Problem to work on
If a picture appears in the records, leave it out and transcribe the rest exactly.

+---+

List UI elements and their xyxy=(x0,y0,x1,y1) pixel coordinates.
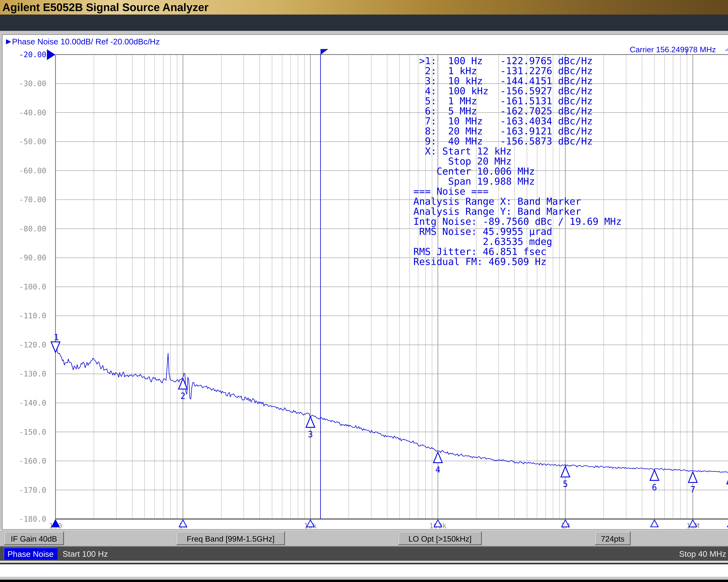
marker-1-glyph-icon[interactable] xyxy=(51,342,60,352)
marker-6-axis-indicator-icon[interactable] xyxy=(651,520,658,527)
marker-4-glyph-icon[interactable] xyxy=(434,452,442,463)
marker-readout-line: 2: 1 kHz -131.2276 dBc/Hz xyxy=(413,66,622,76)
phase-noise-plot-window: 1234567891001k10k100k1M10M-20.00-30.00-4… xyxy=(2,34,728,530)
marker-readout-line: X: Start 12 kHz xyxy=(413,146,622,156)
marker-readout-table: >1: 100 Hz -122.9765 dBc/Hz 2: 1 kHz -13… xyxy=(413,56,622,267)
y-axis-label: -140.0 xyxy=(19,398,46,407)
toolbar-button-if-gain-40db[interactable]: IF Gain 40dB xyxy=(4,531,64,545)
y-axis-label: -160.0 xyxy=(19,456,46,465)
marker-8-glyph-icon[interactable] xyxy=(727,473,728,484)
bottom-gray-strip xyxy=(0,577,728,580)
marker-readout-line: Span 19.988 MHz xyxy=(413,176,622,186)
marker-readout-line: 9: 40 MHz -156.5873 dBc/Hz xyxy=(413,136,622,146)
y-axis-label: -60.00 xyxy=(19,166,46,175)
bevel-strip xyxy=(0,561,728,563)
marker-7-glyph-icon[interactable] xyxy=(688,472,697,482)
marker-3-number: 3 xyxy=(308,429,313,439)
marker-3-glyph-icon[interactable] xyxy=(306,417,315,427)
marker-2-number: 2 xyxy=(180,391,185,401)
instrument-screen: Agilent E5052B Signal Source Analyzer Re… xyxy=(0,0,728,582)
trace-select-arrow-icon: ▶ xyxy=(6,37,11,45)
marker-readout-line: 3: 10 kHz -144.4151 dBc/Hz xyxy=(413,76,622,86)
toolbar-button-lo-opt-150khz[interactable]: LO Opt [>150kHz] xyxy=(398,531,482,545)
marker-5-glyph-icon[interactable] xyxy=(561,467,570,477)
marker-readout-line: 8: 20 MHz -163.9121 dBc/Hz xyxy=(413,126,622,136)
marker-readout-line: Intg Noise: -89.7560 dBc / 19.69 MHz xyxy=(413,217,622,226)
band-marker-start-flag-icon[interactable] xyxy=(320,49,328,55)
y-axis-label: -50.00 xyxy=(19,137,46,146)
marker-1-number: 1 xyxy=(54,332,59,342)
marker-readout-line: 6: 5 MHz -162.7025 dBc/Hz xyxy=(413,106,622,116)
marker-readout-line: Stop 20 MHz xyxy=(413,156,622,166)
sweep-start-label: Start 100 Hz xyxy=(62,549,108,559)
bottom-white-strip xyxy=(0,564,728,577)
y-axis-label: -70.00 xyxy=(19,195,46,204)
measurement-toolbar: IF Gain 40dBFreq Band [99M-1.5GHz]LO Opt… xyxy=(0,530,728,547)
reference-level-arrow-icon[interactable] xyxy=(47,49,55,60)
y-axis-label: -120.0 xyxy=(19,340,46,349)
y-axis-label: -110.0 xyxy=(19,311,46,320)
marker-readout-line: Analysis Range X: Band Marker xyxy=(413,196,622,206)
marker-7-number: 7 xyxy=(690,484,695,494)
y-axis-label: -130.0 xyxy=(19,369,46,378)
y-axis-label: -90.00 xyxy=(19,253,46,262)
toolbar-button-freq-band-99m-1-5ghz[interactable]: Freq Band [99M-1.5GHz] xyxy=(177,531,285,545)
marker-readout-line: 5: 1 MHz -161.5131 dBc/Hz xyxy=(413,96,622,106)
y-axis-label: -180.0 xyxy=(19,515,46,523)
marker-readout-line: >1: 100 Hz -122.9765 dBc/Hz xyxy=(413,56,622,66)
marker-readout-line: 4: 100 kHz -156.5927 dBc/Hz xyxy=(413,86,622,96)
marker-readout-line: Residual FM: 469.509 Hz xyxy=(413,257,622,267)
window-title: Agilent E5052B Signal Source Analyzer xyxy=(2,1,208,13)
y-axis-label: -170.0 xyxy=(19,486,46,494)
marker-6-number: 6 xyxy=(652,482,657,492)
y-axis-label: -30.00 xyxy=(19,79,46,88)
y-axis-label: -20.00 xyxy=(19,50,46,59)
y-axis-label: -100.0 xyxy=(19,282,46,291)
marker-readout-line: Analysis Range Y: Band Marker xyxy=(413,206,622,217)
menu-bar: Resize xyxy=(0,15,728,31)
sweep-stop-label: Stop 40 MHz xyxy=(679,549,726,559)
mode-phase-noise-button[interactable]: Phase Noise xyxy=(4,548,57,560)
marker-readout-line: Center 10.006 MHz xyxy=(413,166,622,176)
marker-readout-line: === Noise === xyxy=(413,186,622,196)
marker-readout-line: RMS Noise: 45.9955 µrad xyxy=(413,226,622,237)
bottom-black-edge xyxy=(0,580,728,582)
marker-readout-line: 2.63535 mdeg xyxy=(413,237,622,247)
trace-scale-info: Phase Noise 10.00dB/ Ref -20.00dBc/Hz xyxy=(12,37,160,46)
toolbar-button-724pts[interactable]: 724pts xyxy=(595,531,630,545)
marker-6-glyph-icon[interactable] xyxy=(650,470,659,480)
y-axis-label: -150.0 xyxy=(19,427,46,436)
carrier-power: -0.9019 dBm xyxy=(725,45,728,54)
marker-8-axis-indicator-icon[interactable] xyxy=(727,520,728,527)
window-title-bar: Agilent E5052B Signal Source Analyzer xyxy=(0,0,728,15)
marker-readout-line: RMS Jitter: 46.851 fsec xyxy=(413,247,622,257)
marker-readout-line: 7: 10 MHz -163.4034 dBc/Hz xyxy=(413,116,622,126)
marker-5-number: 5 xyxy=(563,479,568,489)
carrier-frequency: Carrier 156.249978 MHz xyxy=(630,45,716,54)
phase-noise-trace xyxy=(55,344,728,475)
dark-strip xyxy=(0,563,728,564)
trace-header: ▶Phase Noise 10.00dB/ Ref -20.00dBc/Hz xyxy=(6,37,160,46)
marker-4-number: 4 xyxy=(435,465,440,475)
y-axis-label: -40.00 xyxy=(19,108,46,117)
carrier-readout: Carrier 156.249978 MHz-0.9019 dBm xyxy=(630,45,728,54)
status-bar: Phase Noise Start 100 Hz Stop 40 MHz 4/4 xyxy=(0,547,728,561)
y-axis-label: -80.00 xyxy=(19,224,46,233)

+---+

Answer to the exercise
List UI elements and their xyxy=(x0,y0,x1,y1) pixel coordinates.
marker-1-glyph-icon[interactable] xyxy=(51,342,60,352)
marker-6-axis-indicator-icon[interactable] xyxy=(651,520,658,527)
marker-4-glyph-icon[interactable] xyxy=(434,452,442,463)
marker-readout-line: 2: 1 kHz -131.2276 dBc/Hz xyxy=(413,66,622,76)
phase-noise-plot-window: 1234567891001k10k100k1M10M-20.00-30.00-4… xyxy=(2,34,728,530)
marker-readout-line: X: Start 12 kHz xyxy=(413,146,622,156)
marker-readout-table: >1: 100 Hz -122.9765 dBc/Hz 2: 1 kHz -13… xyxy=(413,56,622,267)
y-axis-label: -140.0 xyxy=(19,398,46,407)
toolbar-button-if-gain-40db[interactable]: IF Gain 40dB xyxy=(4,531,64,545)
y-axis-label: -160.0 xyxy=(19,456,46,465)
marker-8-glyph-icon[interactable] xyxy=(727,473,728,484)
bottom-gray-strip xyxy=(0,577,728,580)
marker-readout-line: Span 19.988 MHz xyxy=(413,176,622,186)
marker-readout-line: 9: 40 MHz -156.5873 dBc/Hz xyxy=(413,136,622,146)
y-axis-label: -60.00 xyxy=(19,166,46,175)
bevel-strip xyxy=(0,561,728,563)
marker-7-glyph-icon[interactable] xyxy=(688,472,697,482)
marker-3-number: 3 xyxy=(308,429,313,439)
marker-3-glyph-icon[interactable] xyxy=(306,417,315,427)
marker-2-number: 2 xyxy=(180,391,185,401)
instrument-screen: Agilent E5052B Signal Source Analyzer Re… xyxy=(0,0,728,582)
trace-select-arrow-icon: ▶ xyxy=(6,37,11,45)
marker-readout-line: 3: 10 kHz -144.4151 dBc/Hz xyxy=(413,76,622,86)
toolbar-button-lo-opt-150khz[interactable]: LO Opt [>150kHz] xyxy=(398,531,482,545)
marker-5-glyph-icon[interactable] xyxy=(561,467,570,477)
marker-readout-line: 8: 20 MHz -163.9121 dBc/Hz xyxy=(413,126,622,136)
marker-readout-line: Intg Noise: -89.7560 dBc / 19.69 MHz xyxy=(413,217,622,226)
band-marker-start-flag-icon[interactable] xyxy=(320,49,328,55)
y-axis-label: -50.00 xyxy=(19,137,46,146)
marker-1-number: 1 xyxy=(54,332,59,342)
marker-readout-line: 6: 5 MHz -162.7025 dBc/Hz xyxy=(413,106,622,116)
marker-readout-line: Stop 20 MHz xyxy=(413,156,622,166)
sweep-start-label: Start 100 Hz xyxy=(62,549,108,559)
bottom-white-strip xyxy=(0,564,728,577)
y-axis-label: -70.00 xyxy=(19,195,46,204)
measurement-toolbar: IF Gain 40dBFreq Band [99M-1.5GHz]LO Opt… xyxy=(0,530,728,547)
reference-level-arrow-icon[interactable] xyxy=(47,49,55,60)
y-axis-label: -120.0 xyxy=(19,340,46,349)
y-axis-label: -110.0 xyxy=(19,311,46,320)
marker-readout-line: Analysis Range X: Band Marker xyxy=(413,196,622,206)
marker-7-number: 7 xyxy=(690,484,695,494)
y-axis-label: -130.0 xyxy=(19,369,46,378)
y-axis-label: -90.00 xyxy=(19,253,46,262)
toolbar-button-freq-band-99m-1-5ghz[interactable]: Freq Band [99M-1.5GHz] xyxy=(177,531,285,545)
marker-readout-line: 5: 1 MHz -161.5131 dBc/Hz xyxy=(413,96,622,106)
y-axis-label: -180.0 xyxy=(19,515,46,523)
marker-readout-line: >1: 100 Hz -122.9765 dBc/Hz xyxy=(413,56,622,66)
marker-readout-line: 4: 100 kHz -156.5927 dBc/Hz xyxy=(413,86,622,96)
marker-readout-line: Residual FM: 469.509 Hz xyxy=(413,257,622,267)
window-title: Agilent E5052B Signal Source Analyzer xyxy=(2,1,208,13)
y-axis-label: -170.0 xyxy=(19,486,46,494)
marker-6-number: 6 xyxy=(652,482,657,492)
y-axis-label: -30.00 xyxy=(19,79,46,88)
y-axis-label: -20.00 xyxy=(19,50,46,59)
y-axis-label: -100.0 xyxy=(19,282,46,291)
marker-readout-line: Analysis Range Y: Band Marker xyxy=(413,206,622,217)
menu-bar: Resize xyxy=(0,15,728,31)
sweep-stop-label: Stop 40 MHz xyxy=(679,549,726,559)
mode-phase-noise-button[interactable]: Phase Noise xyxy=(4,548,57,560)
marker-readout-line: Center 10.006 MHz xyxy=(413,166,622,176)
marker-readout-line: === Noise === xyxy=(413,186,622,196)
marker-readout-line: RMS Noise: 45.9955 µrad xyxy=(413,226,622,237)
bottom-black-edge xyxy=(0,580,728,582)
marker-readout-line: 2.63535 mdeg xyxy=(413,237,622,247)
trace-scale-info: Phase Noise 10.00dB/ Ref -20.00dBc/Hz xyxy=(12,37,160,46)
toolbar-button-724pts[interactable]: 724pts xyxy=(595,531,630,545)
marker-6-glyph-icon[interactable] xyxy=(650,470,659,480)
y-axis-label: -150.0 xyxy=(19,427,46,436)
carrier-power: -0.9019 dBm xyxy=(725,45,728,54)
marker-8-axis-indicator-icon[interactable] xyxy=(727,520,728,527)
window-title-bar: Agilent E5052B Signal Source Analyzer xyxy=(0,0,728,15)
marker-readout-line: RMS Jitter: 46.851 fsec xyxy=(413,247,622,257)
marker-readout-line: 7: 10 MHz -163.4034 dBc/Hz xyxy=(413,116,622,126)
marker-5-number: 5 xyxy=(563,479,568,489)
carrier-frequency: Carrier 156.249978 MHz xyxy=(630,45,716,54)
phase-noise-trace xyxy=(55,344,728,475)
dark-strip xyxy=(0,563,728,564)
trace-header: ▶Phase Noise 10.00dB/ Ref -20.00dBc/Hz xyxy=(6,37,160,46)
marker-4-number: 4 xyxy=(435,465,440,475)
y-axis-label: -40.00 xyxy=(19,108,46,117)
carrier-readout: Carrier 156.249978 MHz-0.9019 dBm xyxy=(630,45,728,54)
status-bar: Phase Noise Start 100 Hz Stop 40 MHz 4/4 xyxy=(0,547,728,561)
y-axis-label: -80.00 xyxy=(19,224,46,233)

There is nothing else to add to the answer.